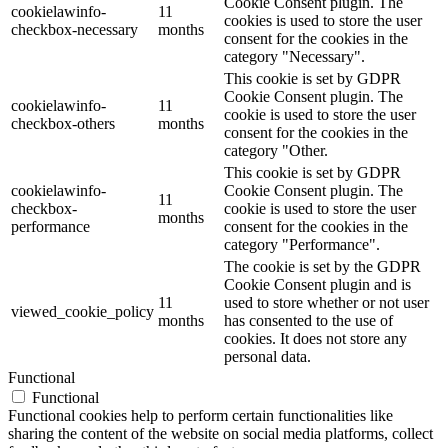
Cookie Consent plugin. The
cookielawinfo-
11
cookies is used to store the user
checkbox-necessary
months
consent for the cookies in the
category "Necessary".
This cookie is set by GDPR
Cookie Consent plugin. The
cookielawinfo-
11
cookie is used to store the user
checkbox-others
months
consent for the cookies in the
category "Other.
This cookie is set by GDPR
cookielawinfo-
Cookie Consent plugin. The
11
checkbox-
cookie is used to store the user
months
performance
consent for the cookies in the
category "Performance".
The cookie is set by the GDPR
Cookie Consent plugin and is
11
used to store whether or not user
viewed_cookie_policy
months
has consented to the use of
cookies. It does not store any
personal data.
Functional
Functional
Functional cookies help to perform certain functionalities like
sharing the content of the website on social media platforms, collect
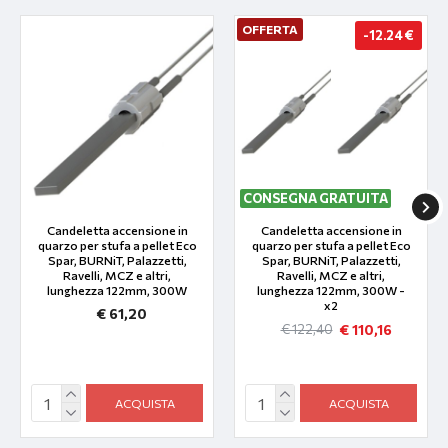
OFFERTA
-12.24 €
CONSEGNA GRATUITA
Candeletta accensione in
Candeletta accensione in
quarzo per stufa a pellet Eco
quarzo per stufa a pellet Eco
Spar, BURNiT, Palazzetti,
Spar, BURNiT, Palazzetti,
Ravelli, MCZ e altri,
Ravelli, MCZ e altri,
lunghezza 122mm, 300W
lunghezza 122mm, 300W -
x2
€ 61,20
€ 110,16
€ 122,40
ACQUISTA
ACQUISTA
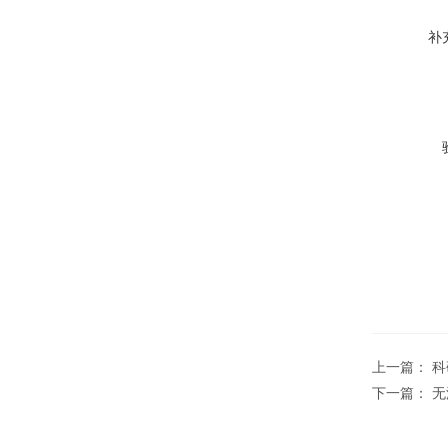
补
上一篇：
科
下一篇：
无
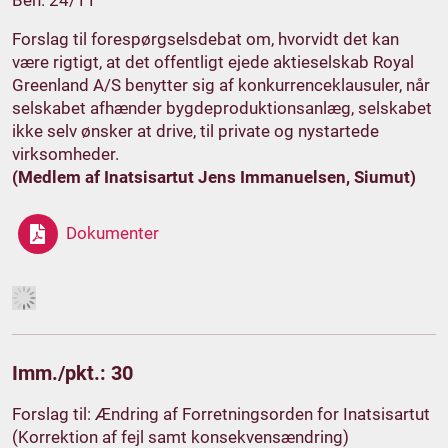
Forslag til forespørgselsdebat om, hvorvidt det kan
være rigtigt, at det offentligt ejede aktieselskab Royal
Greenland A/S benytter sig af konkurrenceklausuler, når
selskabet afhænder bygdeproduktionsanlæg, selskabet
ikke selv ønsker at drive, til private og nystartede
virksomheder.
(Medlem af Inatsisartut Jens Immanuelsen, Siumut)
Dokumenter
Imm./pkt.: 30
Forslag til: Ændring af Forretningsorden for Inatsisartut
(Korrektion af fejl samt konsekvensændring)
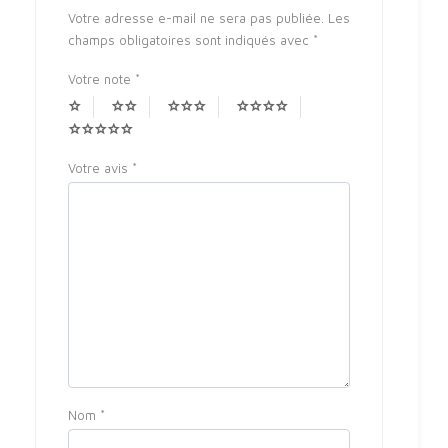
Votre adresse e-mail ne sera pas publiée.
Les
champs obligatoires sont indiqués avec
*
Votre note
*
Votre avis
*
Nom
*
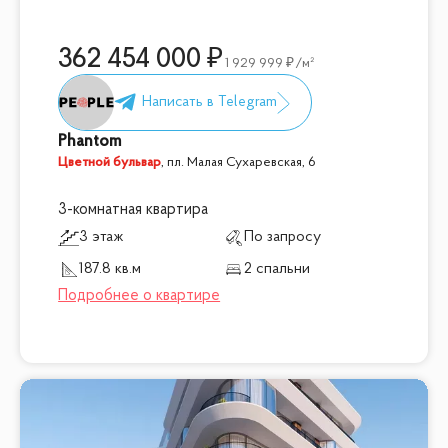
362 454 000
1 929 999
/м²
Phantom
Цветной бульвар
,
пл. Малая Сухаревская, 6
3-комнатная квартира
3 этаж
По запросу
187.8 кв.м
2 спальни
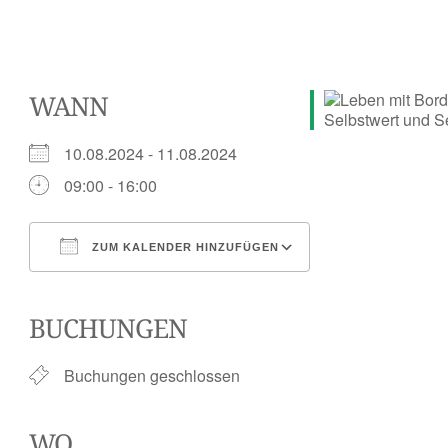
WANN
10.08.2024 - 11.08.2024
09:00 - 16:00
ZUM KALENDER HINZUFÜGEN
ICS herunterladen
Google Kalender
iCalendar
Office 365
Outlook Live
BUCHUNGEN
Buchungen geschlossen
WO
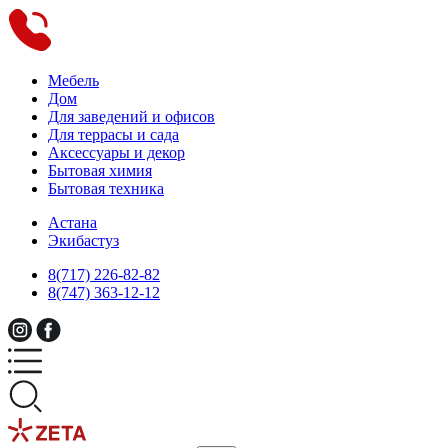
Мебель
Дом
Для заведений и офисов
Для террасы и сада
Аксессуары и декор
Бытовая химия
Бытовая техника
Астана
Экибастуз
8(717) 226-82-82
8(747) 363-12-12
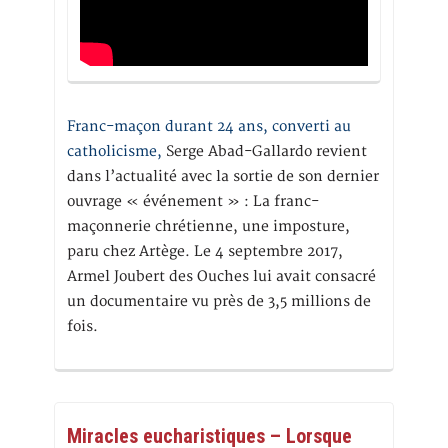
Franc-maçon durant 24 ans, converti au
catholicisme,
Serge Abad-Gallardo revient
dans l’actualité avec la sortie de son dernier
ouvrage « événement » : La franc-
maçonnerie chrétienne, une imposture,
paru chez Artège. Le 4 septembre 2017,
Armel Joubert des Ouches lui avait consacré
un documentaire vu près de 3,5 millions de
fois.
Miracles eucharistiques – Lorsque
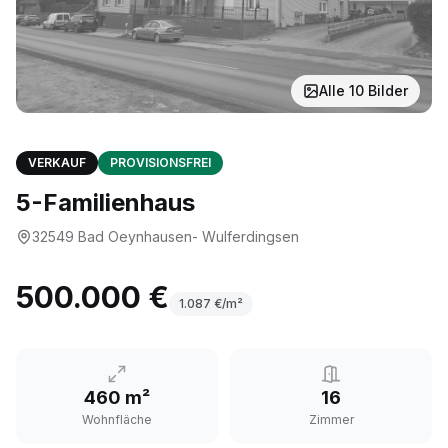
Alle
10
Bilder
VERKAUF
PROVISIONSFREI
5-Familienhaus
32549
Bad Oeynhausen- Wulferdingsen
500.000 €
1.087
€/m²
460 m²
16
Wohnfläche
Zimmer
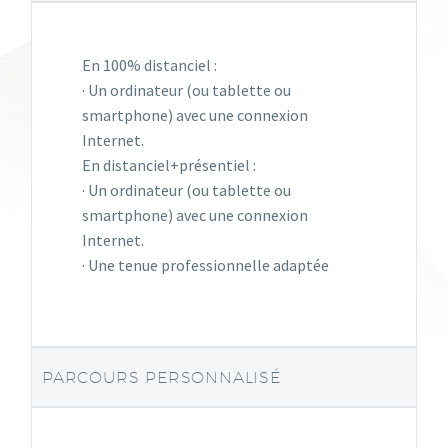
En 100% distanciel :
· Un ordinateur (ou tablette ou
smartphone) avec une connexion
Internet.
En distanciel+présentiel :
· Un ordinateur (ou tablette ou
smartphone) avec une connexion
Internet.
· Une tenue professionnelle adaptée
PARCOURS PERSONNALISÉ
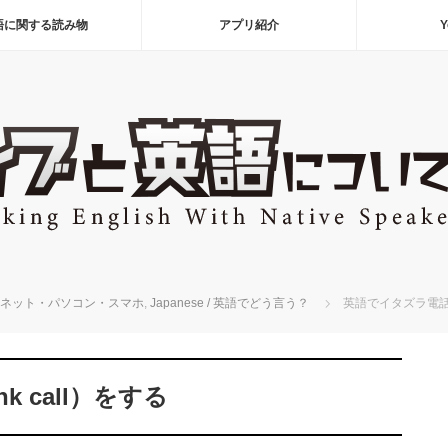
語に関する読み物
アプリ紹介
Y
net / ネット・パソコン・スマホ
,
Japanese / 英語でどう言う？
英語でイタズラ電話（p
 call）をする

━━━━━━

### EXERCISE BRIEF
Nothing but the lines from the one containing "Бытовая химия" through the last line of the records should appear in the copy, exactly as written and without pictures.

### ANSWER BOX
Бытовая химия
Бытовая техника
Астана
Экибастуз
8(717) 226-82-82
8(747) 363-12-12
Franc-maçon durant 24 ans, converti au
catholicisme,
Serge Abad-Gallardo revient
dans l’actualité avec la sortie de son dernier
ouvrage « événement » : La franc-
maçonnerie chrétienne, une imposture,
paru chez Artège. Le 4 septembre 2017,
Armel Joubert des Ouches lui avait consacré
un documentaire vu près de 3,5 millions de
fois.
Miracles eucharistiques – Lorsque
Alle
10
Bilder
VERKAUF
PROVISIONSFREI
5-Familienhaus
32549
Bad Oeynhausen- Wulferdingsen
500.000 €
1.087
€/m²
460 m²
16
Wohnfläche
Zimmer
En 100% distanciel :
· Un ordinateur (ou tablette ou
smartphone) avec une connexion
Internet.
En distanciel+présentiel :
· Un ordinateur (ou tablette ou
smartphone) avec une connexion
Internet.
· Une tenue professionnelle adaptée
PARCOURS PERSONNALISÉ
語に関する読み物
アプリ紹介
Y
net / ネット・パソコン・スマホ
,
Japanese / 英語でどう言う？
英語でイタズラ電話（p
 call）をする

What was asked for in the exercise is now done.